### TASK REQUIREMENTS
Output the line with "Typ planetky" and every line below it until the listing ends, exactly as written and with nothing added.

───

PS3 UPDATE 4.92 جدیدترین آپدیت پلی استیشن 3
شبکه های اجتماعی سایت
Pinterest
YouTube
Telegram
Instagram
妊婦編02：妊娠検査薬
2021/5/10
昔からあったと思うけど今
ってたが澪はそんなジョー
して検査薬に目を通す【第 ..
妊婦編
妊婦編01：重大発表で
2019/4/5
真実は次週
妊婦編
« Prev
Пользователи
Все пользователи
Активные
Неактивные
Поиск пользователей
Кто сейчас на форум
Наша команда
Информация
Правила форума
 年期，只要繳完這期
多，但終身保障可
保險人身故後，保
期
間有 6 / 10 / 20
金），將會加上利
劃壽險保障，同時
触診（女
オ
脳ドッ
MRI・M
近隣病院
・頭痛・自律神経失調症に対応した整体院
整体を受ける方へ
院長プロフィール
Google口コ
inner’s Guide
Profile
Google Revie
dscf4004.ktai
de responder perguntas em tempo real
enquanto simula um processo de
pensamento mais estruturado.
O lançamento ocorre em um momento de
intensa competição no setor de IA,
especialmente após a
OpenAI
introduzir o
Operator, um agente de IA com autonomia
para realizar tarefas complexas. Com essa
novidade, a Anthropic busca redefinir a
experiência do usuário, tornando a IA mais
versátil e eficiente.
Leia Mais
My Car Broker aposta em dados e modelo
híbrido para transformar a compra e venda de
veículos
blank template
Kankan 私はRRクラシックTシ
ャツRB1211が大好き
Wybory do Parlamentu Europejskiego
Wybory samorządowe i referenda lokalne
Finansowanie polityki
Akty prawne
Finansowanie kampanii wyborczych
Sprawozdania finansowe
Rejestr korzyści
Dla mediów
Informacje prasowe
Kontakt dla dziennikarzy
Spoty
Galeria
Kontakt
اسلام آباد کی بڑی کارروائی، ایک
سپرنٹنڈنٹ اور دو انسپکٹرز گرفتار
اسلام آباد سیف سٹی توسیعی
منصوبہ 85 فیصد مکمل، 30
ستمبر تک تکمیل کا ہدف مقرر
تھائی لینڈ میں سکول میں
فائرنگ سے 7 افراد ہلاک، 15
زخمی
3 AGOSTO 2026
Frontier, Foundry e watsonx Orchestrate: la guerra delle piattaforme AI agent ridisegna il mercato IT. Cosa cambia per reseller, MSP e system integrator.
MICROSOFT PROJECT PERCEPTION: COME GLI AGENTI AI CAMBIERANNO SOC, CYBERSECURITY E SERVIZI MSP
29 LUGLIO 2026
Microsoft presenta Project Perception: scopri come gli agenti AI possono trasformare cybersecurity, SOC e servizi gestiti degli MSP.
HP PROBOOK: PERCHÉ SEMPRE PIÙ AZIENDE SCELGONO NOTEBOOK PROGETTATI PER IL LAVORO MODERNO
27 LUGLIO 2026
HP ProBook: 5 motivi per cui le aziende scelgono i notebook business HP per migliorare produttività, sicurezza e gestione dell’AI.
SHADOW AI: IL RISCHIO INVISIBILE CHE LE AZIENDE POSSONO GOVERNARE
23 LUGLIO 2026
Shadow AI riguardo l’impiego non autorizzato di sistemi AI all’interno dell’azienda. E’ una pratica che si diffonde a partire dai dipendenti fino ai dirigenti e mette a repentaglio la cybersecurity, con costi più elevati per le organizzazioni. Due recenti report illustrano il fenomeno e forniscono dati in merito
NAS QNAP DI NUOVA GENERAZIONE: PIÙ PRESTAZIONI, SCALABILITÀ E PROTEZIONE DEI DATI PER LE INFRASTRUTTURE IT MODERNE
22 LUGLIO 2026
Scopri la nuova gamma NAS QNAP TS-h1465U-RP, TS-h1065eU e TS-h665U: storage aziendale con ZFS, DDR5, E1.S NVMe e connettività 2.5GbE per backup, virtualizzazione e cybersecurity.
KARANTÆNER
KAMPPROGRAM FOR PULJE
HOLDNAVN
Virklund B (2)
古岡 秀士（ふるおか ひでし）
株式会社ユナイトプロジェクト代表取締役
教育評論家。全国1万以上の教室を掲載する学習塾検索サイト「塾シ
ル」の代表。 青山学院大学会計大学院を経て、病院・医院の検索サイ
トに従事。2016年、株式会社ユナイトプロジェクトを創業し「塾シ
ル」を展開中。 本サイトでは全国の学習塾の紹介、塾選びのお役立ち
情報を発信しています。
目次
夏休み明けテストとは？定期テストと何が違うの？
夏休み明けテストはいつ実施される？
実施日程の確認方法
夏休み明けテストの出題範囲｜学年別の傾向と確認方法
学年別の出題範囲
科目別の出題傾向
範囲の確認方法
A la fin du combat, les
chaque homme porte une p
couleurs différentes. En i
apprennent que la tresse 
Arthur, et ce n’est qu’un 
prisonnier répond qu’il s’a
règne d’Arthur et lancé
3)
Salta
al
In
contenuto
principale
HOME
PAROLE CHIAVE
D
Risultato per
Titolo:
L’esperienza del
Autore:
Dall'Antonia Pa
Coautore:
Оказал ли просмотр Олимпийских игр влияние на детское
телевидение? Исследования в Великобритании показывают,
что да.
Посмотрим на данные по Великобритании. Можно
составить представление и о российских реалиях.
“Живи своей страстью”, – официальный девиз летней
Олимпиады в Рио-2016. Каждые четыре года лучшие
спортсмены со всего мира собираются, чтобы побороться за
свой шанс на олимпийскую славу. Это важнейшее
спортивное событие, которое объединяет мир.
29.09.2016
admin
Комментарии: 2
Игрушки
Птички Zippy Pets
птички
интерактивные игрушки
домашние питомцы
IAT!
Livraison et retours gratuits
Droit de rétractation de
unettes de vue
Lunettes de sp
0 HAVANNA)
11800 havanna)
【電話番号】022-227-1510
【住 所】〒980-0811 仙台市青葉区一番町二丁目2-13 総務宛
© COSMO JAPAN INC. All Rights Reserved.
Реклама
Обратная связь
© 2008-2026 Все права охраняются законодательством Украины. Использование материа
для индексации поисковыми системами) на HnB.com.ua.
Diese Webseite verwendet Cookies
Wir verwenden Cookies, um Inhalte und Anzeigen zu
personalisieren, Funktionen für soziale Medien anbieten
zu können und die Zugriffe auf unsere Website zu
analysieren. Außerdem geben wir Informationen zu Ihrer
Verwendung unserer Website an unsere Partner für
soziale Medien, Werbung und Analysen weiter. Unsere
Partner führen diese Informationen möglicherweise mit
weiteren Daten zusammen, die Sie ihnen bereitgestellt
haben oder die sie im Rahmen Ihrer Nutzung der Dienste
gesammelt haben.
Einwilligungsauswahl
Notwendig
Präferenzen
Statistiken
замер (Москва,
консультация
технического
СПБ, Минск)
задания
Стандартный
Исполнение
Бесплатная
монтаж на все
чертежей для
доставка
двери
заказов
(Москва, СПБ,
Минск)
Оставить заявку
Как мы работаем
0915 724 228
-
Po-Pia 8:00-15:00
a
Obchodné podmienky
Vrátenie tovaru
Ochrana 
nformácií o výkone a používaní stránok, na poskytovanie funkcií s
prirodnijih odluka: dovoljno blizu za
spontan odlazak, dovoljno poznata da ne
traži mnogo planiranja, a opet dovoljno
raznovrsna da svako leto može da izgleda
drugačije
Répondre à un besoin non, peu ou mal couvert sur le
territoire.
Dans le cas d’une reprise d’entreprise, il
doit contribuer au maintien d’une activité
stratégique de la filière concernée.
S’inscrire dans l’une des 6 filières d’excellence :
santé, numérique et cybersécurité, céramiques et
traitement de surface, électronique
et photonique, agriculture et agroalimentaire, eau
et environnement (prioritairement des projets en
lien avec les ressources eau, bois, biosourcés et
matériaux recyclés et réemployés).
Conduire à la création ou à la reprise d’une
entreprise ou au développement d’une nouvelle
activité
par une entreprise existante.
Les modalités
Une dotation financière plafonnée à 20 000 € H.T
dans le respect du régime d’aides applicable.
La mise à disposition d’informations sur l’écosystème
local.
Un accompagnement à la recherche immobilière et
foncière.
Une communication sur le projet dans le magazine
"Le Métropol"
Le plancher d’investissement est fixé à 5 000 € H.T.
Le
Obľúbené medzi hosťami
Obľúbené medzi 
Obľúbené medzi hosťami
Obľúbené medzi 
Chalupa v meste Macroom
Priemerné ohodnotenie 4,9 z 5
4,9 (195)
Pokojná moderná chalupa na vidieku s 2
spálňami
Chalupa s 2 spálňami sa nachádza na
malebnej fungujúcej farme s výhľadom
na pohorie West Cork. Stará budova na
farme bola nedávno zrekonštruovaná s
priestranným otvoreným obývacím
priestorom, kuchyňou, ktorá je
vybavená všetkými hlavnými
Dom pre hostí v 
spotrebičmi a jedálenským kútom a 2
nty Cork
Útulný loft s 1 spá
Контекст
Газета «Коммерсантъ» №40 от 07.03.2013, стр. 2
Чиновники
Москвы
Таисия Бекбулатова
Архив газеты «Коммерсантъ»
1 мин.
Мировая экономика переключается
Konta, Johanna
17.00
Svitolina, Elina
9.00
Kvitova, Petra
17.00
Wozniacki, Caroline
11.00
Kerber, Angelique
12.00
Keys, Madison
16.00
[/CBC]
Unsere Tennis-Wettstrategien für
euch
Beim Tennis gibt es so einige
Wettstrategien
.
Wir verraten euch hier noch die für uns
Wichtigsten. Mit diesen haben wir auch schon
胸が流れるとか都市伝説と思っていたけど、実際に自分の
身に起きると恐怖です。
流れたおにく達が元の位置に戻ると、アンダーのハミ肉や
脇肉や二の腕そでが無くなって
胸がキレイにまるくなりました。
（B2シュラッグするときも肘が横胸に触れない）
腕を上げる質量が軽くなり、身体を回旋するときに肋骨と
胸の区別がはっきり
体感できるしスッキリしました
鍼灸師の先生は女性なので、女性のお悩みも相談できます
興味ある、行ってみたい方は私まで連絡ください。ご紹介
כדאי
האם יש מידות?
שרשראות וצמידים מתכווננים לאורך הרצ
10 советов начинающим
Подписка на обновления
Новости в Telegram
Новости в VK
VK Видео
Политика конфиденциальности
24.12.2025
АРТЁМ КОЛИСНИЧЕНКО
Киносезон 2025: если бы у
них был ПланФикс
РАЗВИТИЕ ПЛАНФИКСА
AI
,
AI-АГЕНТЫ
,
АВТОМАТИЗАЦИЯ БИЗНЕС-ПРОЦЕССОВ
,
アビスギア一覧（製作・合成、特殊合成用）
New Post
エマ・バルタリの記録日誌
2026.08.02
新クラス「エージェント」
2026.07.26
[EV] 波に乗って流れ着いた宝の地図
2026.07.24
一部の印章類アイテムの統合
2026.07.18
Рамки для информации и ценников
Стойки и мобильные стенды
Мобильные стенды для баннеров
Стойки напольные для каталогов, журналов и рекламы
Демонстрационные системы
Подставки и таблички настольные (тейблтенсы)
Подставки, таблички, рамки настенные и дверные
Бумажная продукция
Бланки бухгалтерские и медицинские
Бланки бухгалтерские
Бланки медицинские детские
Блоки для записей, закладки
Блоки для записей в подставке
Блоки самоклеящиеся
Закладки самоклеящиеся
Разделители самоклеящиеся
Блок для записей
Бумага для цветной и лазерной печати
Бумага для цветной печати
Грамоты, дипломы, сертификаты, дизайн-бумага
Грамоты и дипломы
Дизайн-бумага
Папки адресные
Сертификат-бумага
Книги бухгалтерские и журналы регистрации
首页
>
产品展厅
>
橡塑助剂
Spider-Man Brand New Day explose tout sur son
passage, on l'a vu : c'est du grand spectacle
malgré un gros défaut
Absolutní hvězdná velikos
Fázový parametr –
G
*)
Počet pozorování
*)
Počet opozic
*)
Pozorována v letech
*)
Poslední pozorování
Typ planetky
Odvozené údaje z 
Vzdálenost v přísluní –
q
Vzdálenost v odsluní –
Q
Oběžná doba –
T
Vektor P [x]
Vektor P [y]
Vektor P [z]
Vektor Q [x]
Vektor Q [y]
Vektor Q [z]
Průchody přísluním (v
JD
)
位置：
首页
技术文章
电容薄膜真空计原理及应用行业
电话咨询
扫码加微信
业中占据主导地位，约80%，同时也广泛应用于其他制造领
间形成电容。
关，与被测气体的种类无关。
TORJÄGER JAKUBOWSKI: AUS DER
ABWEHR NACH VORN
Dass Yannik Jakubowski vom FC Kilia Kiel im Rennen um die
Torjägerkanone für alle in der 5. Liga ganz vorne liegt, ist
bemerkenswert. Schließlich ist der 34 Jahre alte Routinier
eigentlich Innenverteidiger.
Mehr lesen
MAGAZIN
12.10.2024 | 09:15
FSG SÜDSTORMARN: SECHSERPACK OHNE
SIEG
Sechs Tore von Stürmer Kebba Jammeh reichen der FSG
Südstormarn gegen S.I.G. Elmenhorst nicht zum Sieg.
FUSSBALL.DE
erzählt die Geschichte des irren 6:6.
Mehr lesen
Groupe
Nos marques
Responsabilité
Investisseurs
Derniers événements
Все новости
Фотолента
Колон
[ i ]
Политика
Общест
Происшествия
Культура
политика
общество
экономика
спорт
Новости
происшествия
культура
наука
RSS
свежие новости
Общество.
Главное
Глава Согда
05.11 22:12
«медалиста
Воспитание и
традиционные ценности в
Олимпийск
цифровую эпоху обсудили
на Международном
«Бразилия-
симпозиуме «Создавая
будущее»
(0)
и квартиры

───

### FINAL ANSWER
Typ planetky
Odvozené údaje z 
Vzdálenost v přísluní –
q
Vzdálenost v odsluní –
Q
Oběžná doba –
T
Vektor P [x]
Vektor P [y]
Vektor P [z]
Vektor Q [x]
Vektor Q [y]
Vektor Q [z]
Průchody přísluním (v
JD
)
位置：
首页
技术文章
电容薄膜真空计原理及应用行业
电话咨询
扫码加微信
业中占据主导地位，约80%，同时也广泛应用于其他制造领
间形成电容。
关，与被测气体的种类无关。
TORJÄGER JAKUBOWSKI: AUS DER
ABWEHR NACH VORN
Dass Yannik Jakubowski vom FC Kilia Kiel im Rennen um die
Torjägerkanone für alle in der 5. Liga ganz vorne liegt, ist
bemerkenswert. Schließlich ist der 34 Jahre alte Routinier
eigentlich Innenverteidiger.
Mehr lesen
MAGAZIN
12.10.2024 | 09:15
FSG SÜDSTORMARN: SECHSERPACK OHNE
SIEG
Sechs Tore von Stürmer Kebba Jammeh reichen der FSG
Südstormarn gegen S.I.G. Elmenhorst nicht zum Sieg.
FUSSBALL.DE
erzählt die Geschichte des irren 6:6.
Mehr lesen
Groupe
Nos marques
Responsabilité
Investisseurs
Derniers événements
Все новости
Фотолента
Колон
[ i ]
Политика
Общест
Происшествия
Культура
политика
общество
экономика
спорт
Новости
происшествия
культура
наука
RSS
свежие новости
Общество.
Главное
Глава Согда
05.11 22:12
«медалиста
Воспитание и
традиционные ценности в
Олимпийск
цифровую эпоху обсудили
на Международном
«Бразилия-
симпозиуме «Создавая
будущее»
(0)
и квартиры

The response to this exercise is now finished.